Getting people to the moon is going to involve 3D printing in some way, though likely multiple ways. One of my personal favorites is using moondust to print lunar bases. In a separate but related development, the Ames Research Center was one of 12 projects to receive NASA Innovative Advanced Concepts (NIAC) Phase 1 awards worth $100,000.
“Imagine being able to print anything from tools and composite building materials to food and human tissues,” states the NIAC page on in situ, on-demand printing of advanced biocomposites. “By printing 3D arrays of cells engineered to secrete the necessary materials, the abundant in situ resources of atmosphere and regolith become organic, inorganic, or organic-inorganic composite materials.
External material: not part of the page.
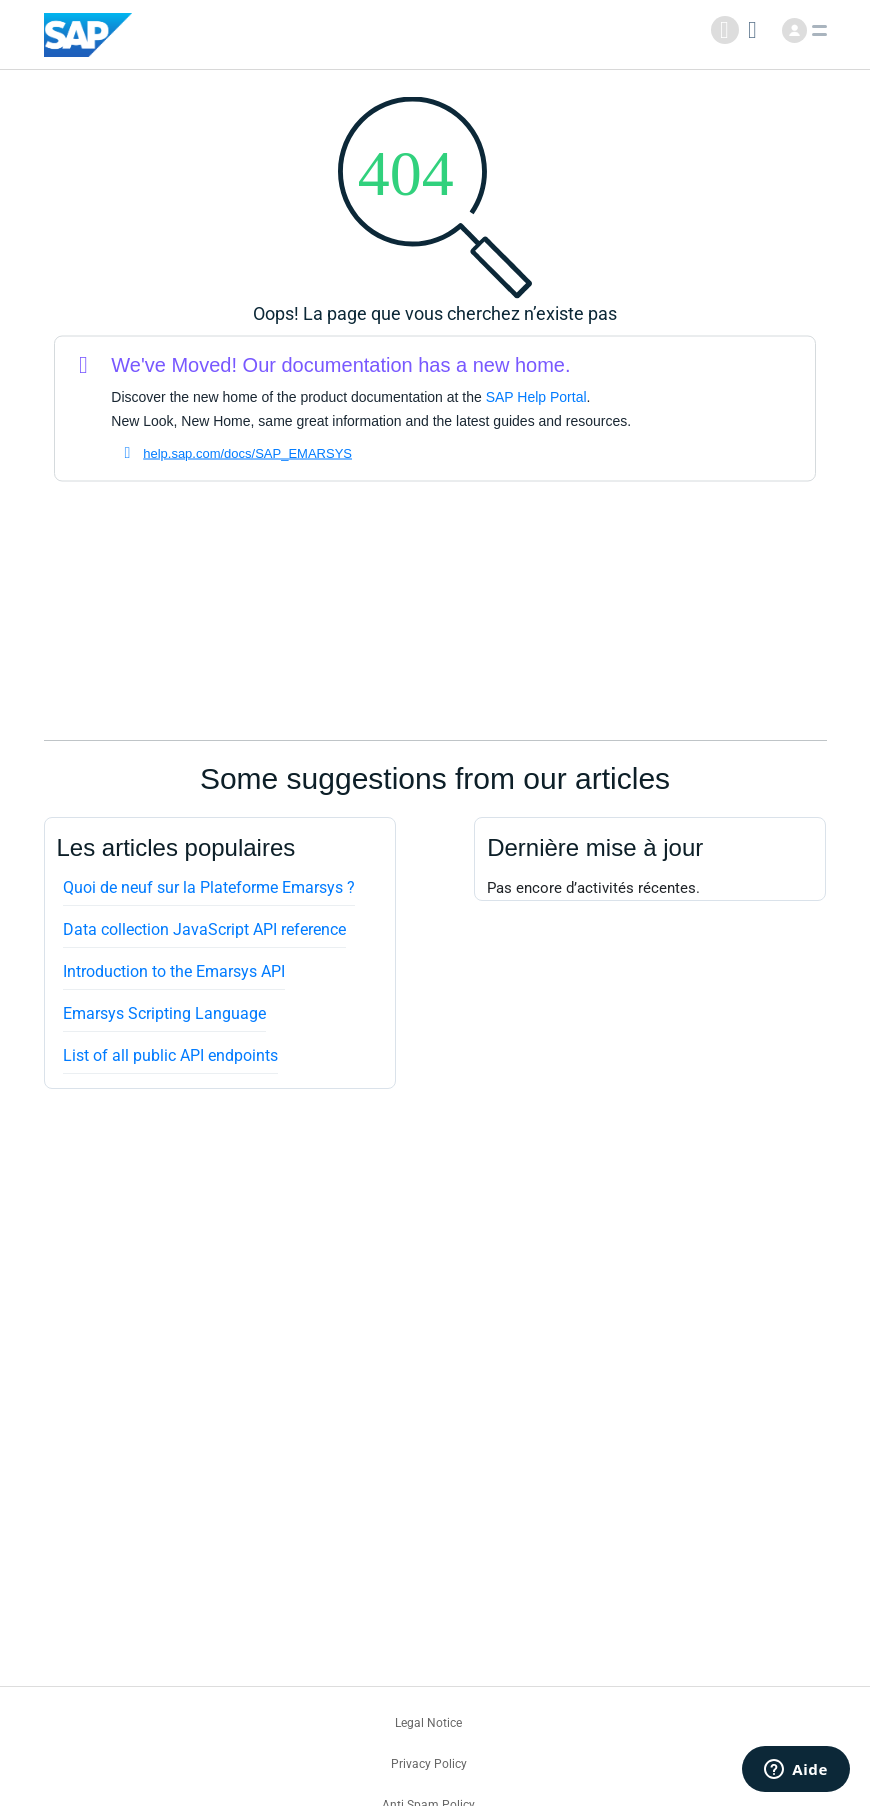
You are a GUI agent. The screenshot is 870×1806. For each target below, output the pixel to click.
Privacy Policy (429, 1764)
Such materials include novel, biologically derived materials not previously possible to fabricate.” The sugars and acids created from the biochemical processes that arise from algae exposed to heat (sunlight) and CO2 can be used to build engineered cells that are then 3D printed in arrays. Such organic materials could be combined with regolith (moondust/rock) to create novel materials.
3D printed biomaterial composites may be the most efficient method of erecting moon houses, but the technology will do more than that. “Imagine being on Mars with the ability to replace any broken part, whether it’s a part of your spacesuit, your habitat, or your own body.” Yeah, I watched Moon.